Tool 3: Reference class forecasting
The order in which I’m discussing these “basics of forecasting” reflects not so much their importance, as the order in which I tend to run through them when encountering a new question. (This might not be the optimal order, or even very good—but that should matter little if the waterline is indeed low.)
Using reference classes was actually part of the “training package” of the GJP. From the linked post comes the warning that “deciding what’s the proper reference class is not straightforward”. And in fact, this tool only applies in some cases, not systematically. One of our recently closed questions was “Will any government force gain control of the Somali town of Kismayo before 1 November 2012?”. Clearly, you could spend quite a while trying to figure out an appropriate reference class here. (In fact, this question also stands as a counter-example to the “Favor status quo” tool, and flipping the question around might not have been too useful either. All these tools require some discrimination.)

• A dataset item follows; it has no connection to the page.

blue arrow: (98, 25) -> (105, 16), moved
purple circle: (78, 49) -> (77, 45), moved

On the other hand, it came in rather handy in assessing the short-term question we got late september: “What change will occur in the FAO Food Price index during September 2012?”—with barely two weeks to go before the FAO was to post the updated index in early October. More generally, it’s a useful tool when you’re asked to make predictions regarding a numerical indicator, for which you can observe past data.

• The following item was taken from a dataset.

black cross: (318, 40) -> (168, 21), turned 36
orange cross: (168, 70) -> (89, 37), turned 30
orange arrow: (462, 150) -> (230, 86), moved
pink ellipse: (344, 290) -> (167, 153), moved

The FAO price data can be retrieved as a spreadsheet (.xsl download). Our forecast question divided the outcomes into four: A) an increase of 3% or more, B) an increase of less than 3%, C) a decrease of less than 3%, D) a decrease of more than 3%, E) “no change”—meaning a change too small to alter the value rounded to the nearest integer.

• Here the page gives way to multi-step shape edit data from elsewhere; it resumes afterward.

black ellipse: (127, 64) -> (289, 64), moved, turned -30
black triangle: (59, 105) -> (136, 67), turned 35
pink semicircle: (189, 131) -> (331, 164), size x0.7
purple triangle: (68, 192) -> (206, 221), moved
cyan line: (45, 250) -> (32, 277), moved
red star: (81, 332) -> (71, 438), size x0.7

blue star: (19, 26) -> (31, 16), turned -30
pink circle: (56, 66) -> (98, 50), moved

It’s not clear from the chart that there is any consistent seasonal variation. A change of 3% would have been about 6.4 points; since 8/2011 there had been four month-on-month changes of that magnitude, 3 decreases and 1 increase. Based on that reference class, the probability of a small change (B+C+E) came out to about 2⁄3. The probability for “no change” (E) to 1⁄12 - the August price was the same as the July price. The probability for an increase (A+B), roughly the same as for a decrease (C+D). My first-cut forecast allocated the probability mass as follows: 15/30/30/15/10.
However, I figured I did need to apply a correction, based on reports of a drought in the US that could lead to some food shortages. I took 10% probability mass from the “decrease” outcomes and allocated it to the “increase” outcomes. My final forecast was 20/35/25/10/10. I didn’t mess around with it any more than that. As it turned out, the actual outcome was B! My score was bettered by only 3 forecasters, out of a total of 9.
Next up: lines of retreat, ditching sunk costs, loss functions
This post has grown long enough, and I still have 3+ tools I want to cover. Stay tuned for Part 2!
1 The GJP is being run by Phil Tetlock, known for his “hedgehog and fox” analysis of forecasting. At that time I wasn’t aware of the competing groups—one of them, DAGGRE, is run by Robin Hanson (of OB fame) among others, which might have made it an appealing alternate choice if I’d know about it.
2 Unfortunately, the experimental condition Paul belonged to used a prediction market where forecasters played virtual money by “betting” on predictions; this makes it hard to translate the numbers he provides into probabilities. The general point is still interesting.